As you can see, each perspective offers a vantage point. Normally, writing consists of a combination of these points of view. It's not often that a book will be written solely in the first person, though this is relatively easy to do. Generally, most narrative combine elements of first and third person. The situation and circumstances are laid out with third person commentary on a situation, while character insight is revealed through first person reflection. Second person is, by far the most rare in writing. I suspect that the perspective exists because it must by necessity. I've used it occasionally for experimental writing but I see it used most in speeches. Second person is very hypnotic in application. The emphasis is placing the second person (not yourself) in a state of awareness that the first person maintains. When second person succeeds, is when the individual this perspective is trying to influence begins to believe in the opinions and presuppositions of the point of view.

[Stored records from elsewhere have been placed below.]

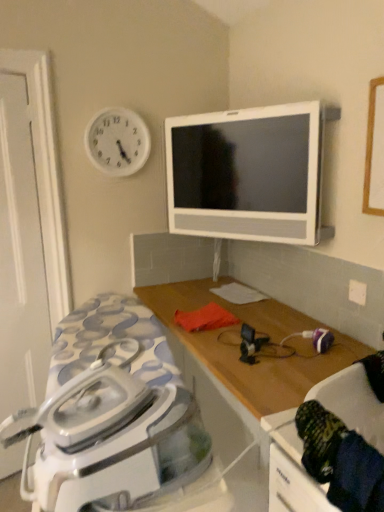 What do you see at coordinates (247, 173) in the screenshot? The image size is (384, 512). I see `white glossy television at upper center` at bounding box center [247, 173].

Measure the distance between white plastic clock at upper left and camera.

7.05 feet.

Image resolution: width=384 pixels, height=512 pixels. I want to click on white plastic clock at upper left, so click(x=117, y=142).

Where is `white matte door at left`? The height and width of the screenshot is (512, 384). white matte door at left is located at coordinates (25, 228).

Image resolution: width=384 pixels, height=512 pixels. What are the coordinates of `white glossy television at upper center` in the screenshot? It's located at (247, 173).

Is white matte door at left completely or partially inside wooden table at center?

No.

Is wooden table at center wider than white matte door at left?

Yes, wooden table at center is wider than white matte door at left.

Is wooden table at center positioned in front of white matte door at left?

Yes, the depth of wooden table at center is less than that of white matte door at left.

From the image's perspective, is wooden table at center positioned above or below white matte door at left?

wooden table at center is below white matte door at left.

This screenshot has height=512, width=384. In order to click on home appliance behind the dark blue fabric swivel chair at lower right in this screenshot , I will do `click(116, 421)`.

From the picture: Which of these two, white glossy iron at lower left or dark blue fabric swivel chair at lower right, stands shorter?

With less height is dark blue fabric swivel chair at lower right.

Is white glossy iron at lower left with dark blue fabric swivel chair at lower right?

They are not placed beside each other.

Considering the sizes of objects white glossy iron at lower left and dark blue fabric swivel chair at lower right in the image provided, who is thinner, white glossy iron at lower left or dark blue fabric swivel chair at lower right?

dark blue fabric swivel chair at lower right.

In the scene shown: Which object is positioned more to the left, white glossy iron at lower left or white glossy television at upper center?

white glossy iron at lower left.

Consider the image. Considering the sizes of objects white glossy iron at lower left and white glossy television at upper center in the image provided, who is taller, white glossy iron at lower left or white glossy television at upper center?

With more height is white glossy television at upper center.

Is point (202, 465) farther from viewer compared to point (258, 152)?

No, (202, 465) is closer to viewer.

Between dark blue fabric swivel chair at lower right and white matte door at left, which one appears on the left side from the viewer's perspective?

white matte door at left.

From a real-world perspective, relative to white matte door at left, is dark blue fabric swivel chair at lower right vertically above or below?

Clearly, from a real-world perspective, dark blue fabric swivel chair at lower right is below white matte door at left.

Who is bigger, dark blue fabric swivel chair at lower right or white matte door at left?

white matte door at left.

From the image's perspective, which is above, dark blue fabric swivel chair at lower right or white matte door at left?

white matte door at left, from the image's perspective.

Is the surface of white glossy iron at lower left in direct contact with wooden table at center?

No.

Based on the photo, from the image's perspective, which is above, white glossy iron at lower left or wooden table at center?

white glossy iron at lower left appears higher in the image.

I want to click on home appliance lying above the wooden table at center (from the image's perspective), so pos(116,421).

Is white glossy iron at lower left turned away from wooden table at center?

No, white glossy iron at lower left is not facing away from wooden table at center.

Can you confirm if wooden table at center is bigger than white plastic clock at upper left?

Correct, wooden table at center is larger in size than white plastic clock at upper left.

Is wooden table at center closer to camera compared to white plastic clock at upper left?

Yes, the depth of wooden table at center is less than that of white plastic clock at upper left.

Is wooden table at center inside the boundaries of white plastic clock at upper left, or outside?

wooden table at center is not enclosed by white plastic clock at upper left.

Are white plastic clock at upper left and white glossy television at upper center making contact?

No, white plastic clock at upper left is not beside white glossy television at upper center.

Which of these two, white plastic clock at upper left or white glossy television at upper center, is wider?

white glossy television at upper center is wider.

Can you confirm if white plastic clock at upper left is positioned to the left of white glossy television at upper center?

Yes.

Based on the photo, considering the sizes of objects white plastic clock at upper left and white glossy television at upper center in the image provided, who is bigger, white plastic clock at upper left or white glossy television at upper center?

white glossy television at upper center is bigger.

The height and width of the screenshot is (512, 384). Identify the location of door on the left of wooden table at center. (25, 228).

You are a GUI agent. You are given a task and a screenshot of the screen. Output one action in this format:
    pyautogui.click(x=<x>, y=<y>)
    Task: Click on the swivel chair on the right of white glossy iron at lower left
    The height and width of the screenshot is (512, 384).
    Given the screenshot: What is the action you would take?
    pyautogui.click(x=331, y=445)

Considering their positions, is dark blue fabric swivel chair at lower right positioned closer to wooden table at center than white matte door at left?

Among the two, dark blue fabric swivel chair at lower right is located nearer to wooden table at center.

Looking at the image, which one is located closer to dark blue fabric swivel chair at lower right, white glossy iron at lower left or white plastic clock at upper left?

white glossy iron at lower left lies closer to dark blue fabric swivel chair at lower right than the other object.

Considering their positions, is dark blue fabric swivel chair at lower right positioned further to white matte door at left than wooden table at center?

Among the two, dark blue fabric swivel chair at lower right is located further to white matte door at left.

Considering their positions, is white glossy iron at lower left positioned further to white glossy television at upper center than dark blue fabric swivel chair at lower right?

Based on the image, dark blue fabric swivel chair at lower right appears to be further to white glossy television at upper center.

From the image, which object appears to be farther from dark blue fabric swivel chair at lower right, white matte door at left or wooden table at center?

white matte door at left.

Based on their spatial positions, is white plastic clock at upper left or dark blue fabric swivel chair at lower right closer to white matte door at left?

white plastic clock at upper left.

Looking at this image, looking at the image, which one is located closer to wooden table at center, white matte door at left or dark blue fabric swivel chair at lower right?

dark blue fabric swivel chair at lower right.

Based on their spatial positions, is dark blue fabric swivel chair at lower right or wooden table at center closer to white glossy television at upper center?

Based on the image, wooden table at center appears to be nearer to white glossy television at upper center.

Where is `table between white glossy iron at lower left and white plastic clock at upper left from front to back`? The image size is (384, 512). table between white glossy iron at lower left and white plastic clock at upper left from front to back is located at coordinates (242, 362).

Where is `swivel chair between white glossy television at upper center and wooden table at center in the vertical direction`? Image resolution: width=384 pixels, height=512 pixels. swivel chair between white glossy television at upper center and wooden table at center in the vertical direction is located at coordinates [x=331, y=445].

Locate an element on the screen. home appliance located between white matte door at left and white glossy television at upper center in the left-right direction is located at coordinates (116, 421).

In order to click on door located between white glossy iron at lower left and white plastic clock at upper left in the depth direction in this screenshot , I will do `click(25, 228)`.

I would suggest playing around with these perspectives. Obviously we could go into more complicated terminology like "Third Person Omniscient," but even these designations are just clever combinations of these three foundation perspectives. If you understand how to use them, and in what context, you can build up intricate points of view and make your story better. Try it out, maybe post your examples. I'd love to see what you guys can do!